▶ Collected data

● ● ●

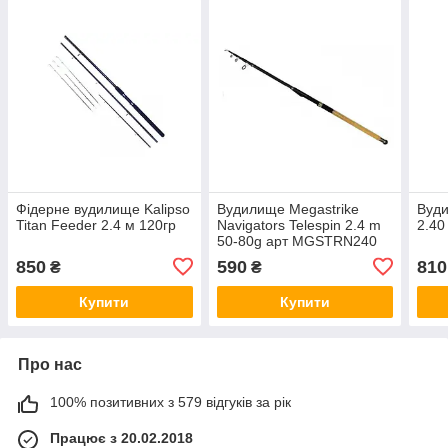
Фідерне вудилище Kalipso
Вудилище Megastrike
Вуди
Titan Feeder 2.4 м 120гр
Navigators Telespin 2.4 m
2.40
50-80g арт MGSTRN240
850
590
810
₴
₴
Купити
Купити
Про нас
100% позитивних з 579 відгуків за рік
Працює з 20.02.2018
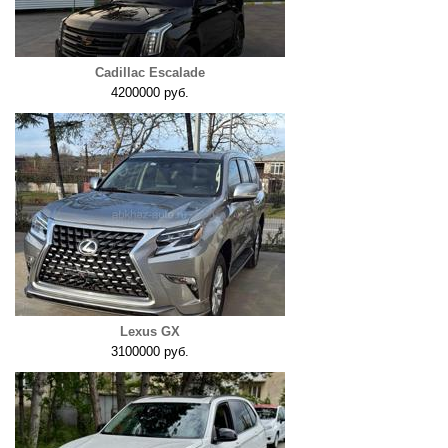
Cadillac Escalade
4200000 руб.
Lexus GX
3100000 руб.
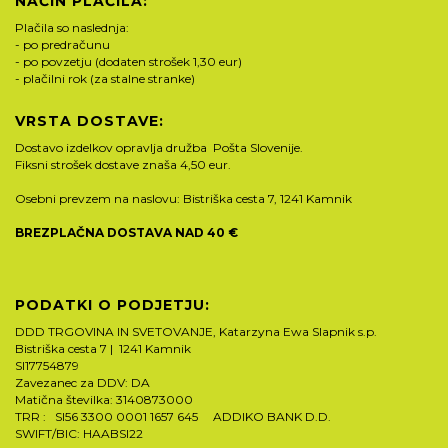
NAČIN PLAČILA:
Plačila so naslednja:
- po predračunu
- po povzetju (dodaten strošek 1,30 eur)
- plačilni rok (za stalne stranke)
VRSTA DOSTAVE:
Dostavo izdelkov opravlja družba Pošta Slovenije.
Fiksni strošek dostave znaša 4,50 eur.
Osebni prevzem na naslovu: Bistriška cesta 7, 1241 Kamnik
BREZPLAČNA DOSTAVA NAD 40 €
PODATKI O PODJETJU:
DDD TRGOVINA IN SVETOVANJE, Katarzyna Ewa Slapnik s.p.
Bistriška cesta 7 | 1241 Kamnik
SI17754879
Zavezanec za DDV: DA
Matična številka: 3140873000
TRR : SI56 3300 0001 1657 645 ADDIKO BANK D.D.
SWIFT/BIC: HAABSI22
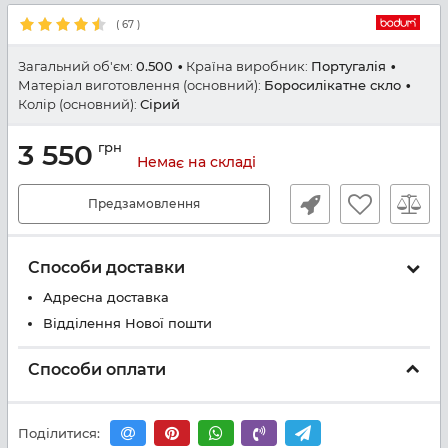
(
67
)
Загальний об'єм:
0.500
Країна виробник:
Португалія
Матеріал виготовлення (основний):
Боросилікатне скло
Колір (основний):
Сірий
3 550
грн
Немає на складі
Предзамовлення
Способи доставки
Адресна доставка
Відділення Нової пошти
Способи оплати
Поділитися:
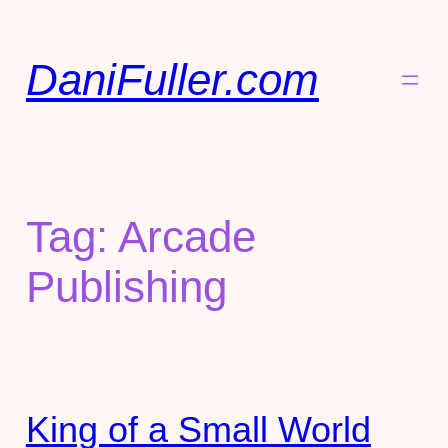
DaniFuller.com
Tag:
Arcade
Publishing
King of a Small World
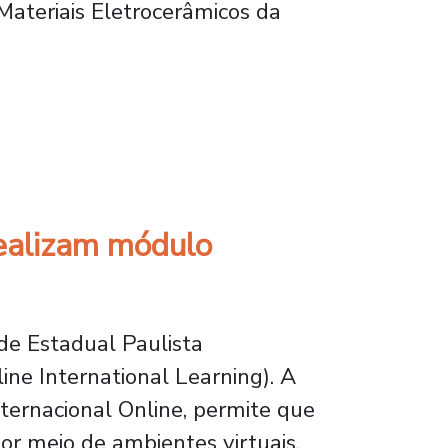
 Materiais Eletrocerâmicos da
a desenvolver tecnologias de valor agregado
ealizam módulo
de Estadual Paulista
ne International Learning). A
ternacional Online, permite que
or meio de ambientes virtuais.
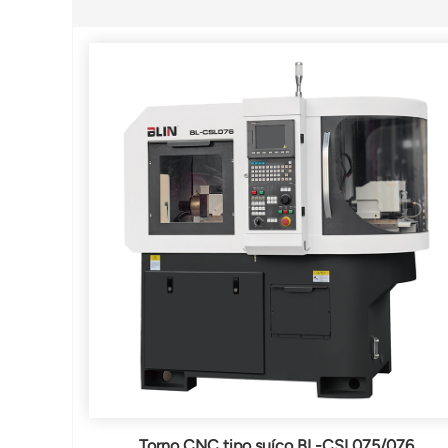
Torno CNC tipo suíço BL-CSL075/076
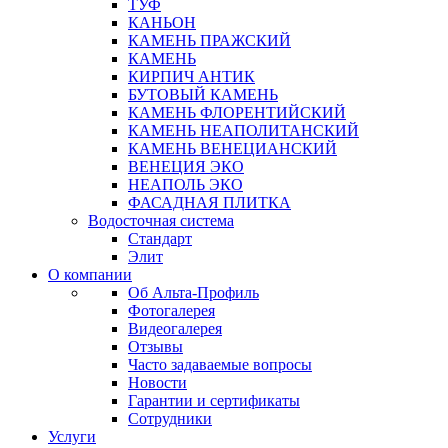
ТУФ
КАНЬОН
КАМЕНЬ ПРАЖСКИЙ
КАМЕНЬ
КИРПИЧ АНТИК
БУТОВЫЙ КАМЕНЬ
КАМЕНЬ ФЛОРЕНТИЙСКИЙ
КАМЕНЬ НЕАПОЛИТАНСКИЙ
КАМЕНЬ ВЕНЕЦИАНСКИЙ
ВЕНЕЦИЯ ЭКО
НЕАПОЛЬ ЭКО
ФАСАДНАЯ ПЛИТКА
Водосточная система
Стандарт
Элит
О компании
Об Альта-Профиль
Фотогалерея
Видеогалерея
Отзывы
Часто задаваемые вопросы
Новости
Гарантии и сертификаты
Сотрудники
Услуги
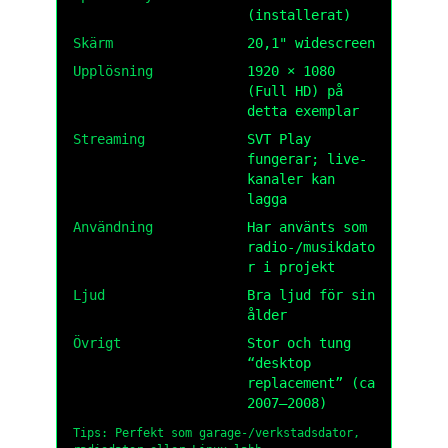
(installerat)
Skärm
20,1" widescreen
Upplösning
1920 × 1080
(Full HD) på
detta exemplar
Streaming
SVT Play
fungerar; live-
kanaler kan
lagga
Användning
Har använts som
radio-/musikdato
r i projekt
Ljud
Bra ljud för sin
ålder
Övrigt
Stor och tung
“desktop
replacement” (ca
2007–2008)
Tips: Perfekt som garage-/verkstadsdator,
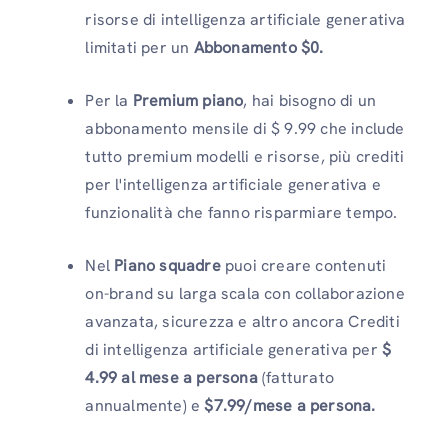
risorse di intelligenza artificiale generativa
limitati per un
Abbonamento $0.
Per la
Premium piano
, hai bisogno di un
abbonamento mensile di $ 9.99 che include
tutto premium modelli e risorse, più crediti
per l'intelligenza artificiale generativa e
funzionalità che fanno risparmiare tempo.
Nel
Piano squadre
puoi creare contenuti
on-brand su larga scala con collaborazione
avanzata, sicurezza e altro ancora Crediti
di intelligenza artificiale generativa per
$
4.99 al mese a persona
(fatturato
annualmente) e
$7.99/mese a persona.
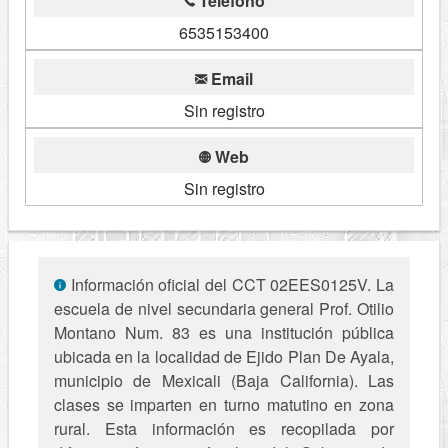
Telefono
6535153400
Email
Sin registro
Web
Sin registro
Información oficial del CCT 02EES0125V. La
escuela de nivel secundaria general Prof. Otilio
Montano Num. 83 es una institución pública
ubicada en la localidad de Ejido Plan De Ayala,
municipio de Mexicali (Baja California). Las
clases se imparten en turno matutino en zona
rural. Esta información es recopilada por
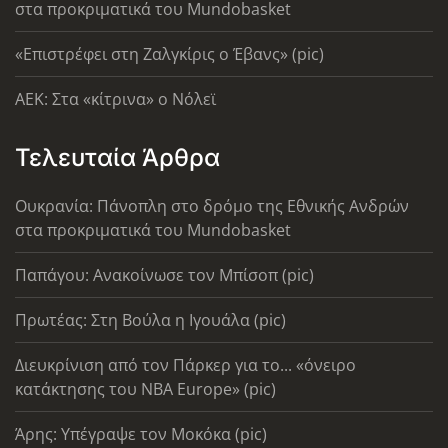
στα προκριματικά του Mundobasket
«Επιστρέφει στη Ζαλγκίρις ο Έβανς» (pic)
AEK: Στα «κίτρινα» ο Νόλεϊ
Τελευταία Άρθρα
Ουκρανία: Πάνοπλη στο δρόμο της Εθνικής Ανδρών
στα προκριματικά του Mundobasket
Παπάγου: Ανακοίνωσε τον Μπίσοπ (pic)
Πρωτέας: Στη Βούλα η Ιγουάλα (pic)
Διευκρίνιση από τον Πάρκερ για το... «όνειρο
κατάκτησης του ΝΒΑ Europe» (pic)
Άρης: Υπέγραψε τον Μοκόκα (pic)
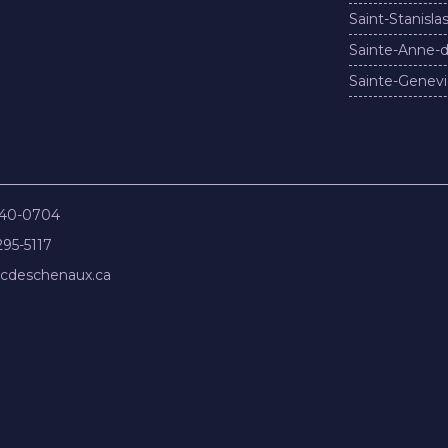
Saint-Stanisla
Sainte-Anne-d
Sainte-Genevi
840-0704
295-5117
cdeschenaux.ca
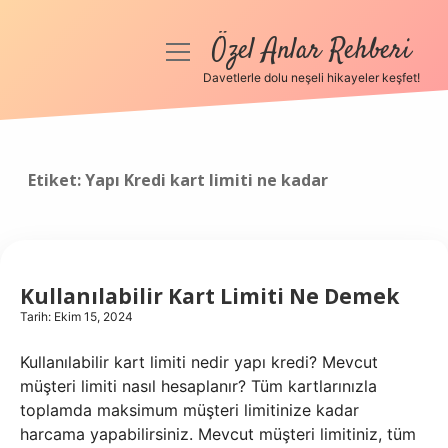
Özel Anlar Rehberi
menüyü
aç
Davetlerle dolu neşeli hikayeler keşfet!
Anasayfa
Gizlilik Politikası
Etiket:
Yapı Kredi kart limiti ne kadar
Yasal Uyarı
Hakkımızda
Kullanılabilir Kart Limiti Ne Demek
Tarih: Ekim 15, 2024
Kullanılabilir kart limiti nedir yapı kredi? Mevcut
müşteri limiti nasıl hesaplanır? Tüm kartlarınızla
toplamda maksimum müşteri limitinize kadar
harcama yapabilirsiniz. Mevcut müşteri limitiniz, tüm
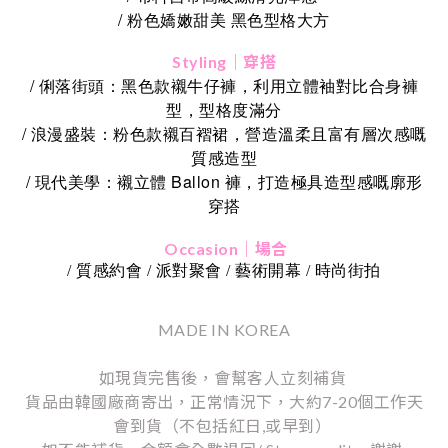
/ 粉色嬌嫩甜美 黑色型格大方
Styling｜穿搭
/ 俐落街頭：黑色款襯牛仔褲，利用立體袖對比合身褲
型，型格度滿分
/ 浪漫盛裝：粉色款襯百褶裙，營造溫柔且富有層次感嘅
質感造型
/ 現代美學：襯立體 Ballon 褲，打造極具造型感嘅廓形
穿搭
Occasion｜場合
/ 質感約會 / 派對聚會 / 藝術開幕 / 時尚街拍
MADE IN KOREA
如現貨完售後，會幫客人立刻補貨
貨品由韓國廠商寄出，正常情況下，大約7-20個工作天
會到貨（不包括紅日,或早到）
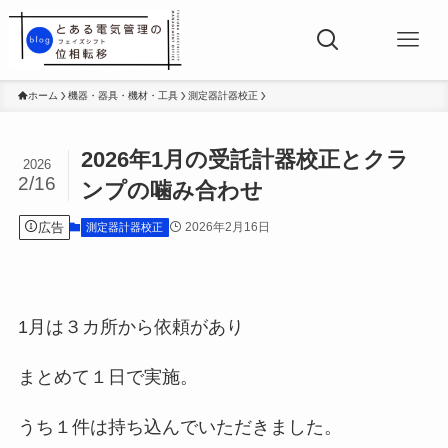
ホーム
機器・器具・機材・工具
測定器計器校正
2026年1月の受託計器校正とクラ
2026
2/16
ンプの噛み合わせ
広告
2026年2月16日
測定器計器校正
1月は３カ所から依頼があり
まとめて１日で実施。
うち１件は持ち込んでいただきました。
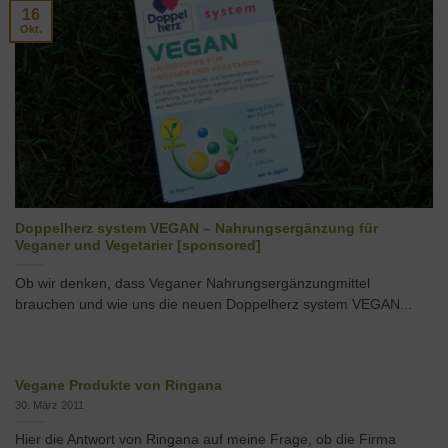
16
Okt.
Doppelherz system VEGAN – Nahrungsergänzung für
Veganer und Vegetarier [sponsored]
Ob wir denken, dass Veganer Nahrungsergänzungmittel
brauchen und wie uns die neuen Doppelherz system VEGAN...
Vegane Produkte von Ringana
30. März 2011
Hier die Antwort von Ringana auf meine Frage, ob die Firma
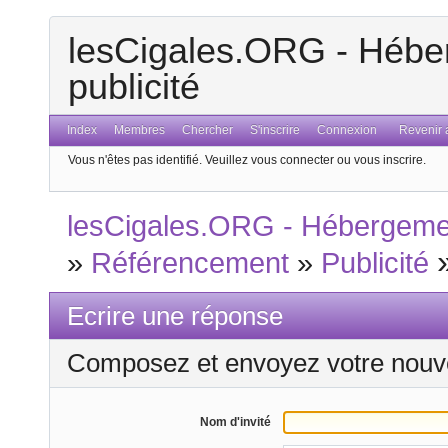
lesCigales.ORG - Héber
publicité
Index
Membres
Chercher
S'inscrire
Connexion
Revenir a
Vous n'êtes pas identifié.
Veuillez vous connecter ou vous inscrire.
lesCigales.ORG - Hébergement
»
Référencement
»
Publicité
Ecrire une réponse
Composez et envoyez votre nouv
Nom d'invité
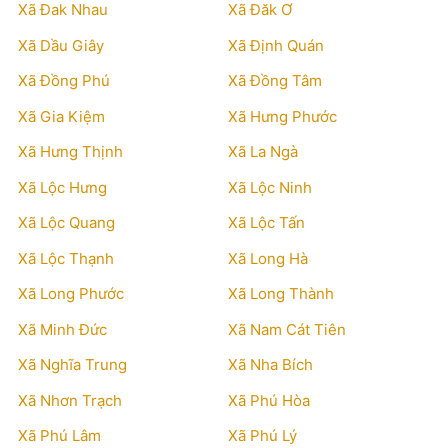
Xã Đak Nhau
Xã Đăk Ơ
Xã Dầu Giây
Xã Định Quán
Xã Đồng Phú
Xã Đồng Tâm
Xã Gia Kiệm
Xã Hưng Phước
Xã Hưng Thịnh
Xã La Ngà
Xã Lộc Hưng
Xã Lộc Ninh
Xã Lộc Quang
Xã Lộc Tấn
Xã Lộc Thạnh
Xã Long Hà
Xã Long Phước
Xã Long Thành
Xã Minh Đức
Xã Nam Cát Tiên
Xã Nghĩa Trung
Xã Nha Bích
Xã Nhơn Trạch
Xã Phú Hòa
Xã Phú Lâm
Xã Phú Lý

● ● ●

▶ What is being asked
Take the lines from the first line of the entries through the line with "Fiksni strošek dostave znaša 4,50 eur.", inclusive, and give them again exactly, minus any pictures.

▶ Answer to the exercise
Фідерне вудилище Kalipso
Вудилище Megastrike
Вуди
Titan Feeder 2.4 м 120гр
Navigators Telespin 2.4 m
2.40
50-80g арт MGSTRN240
850
590
810
₴
₴
Купити
Купити
Про нас
100% позитивних з 579 відгуків за рік
Працює з 20.02.2018
Cadillac Escalade
4200000 руб.
Lexus GX
3100000 руб.
NAČIN PLAČILA:
Plačila so naslednja:
- po predračunu
- po povzetju (dodaten strošek 1,30 eur)
- plačilni rok (za stalne stranke)
VRSTA DOSTAVE:
Dostavo izdelkov opravlja družba Pošta Slovenije.
Fiksni strošek dostave znaša 4,50 eur.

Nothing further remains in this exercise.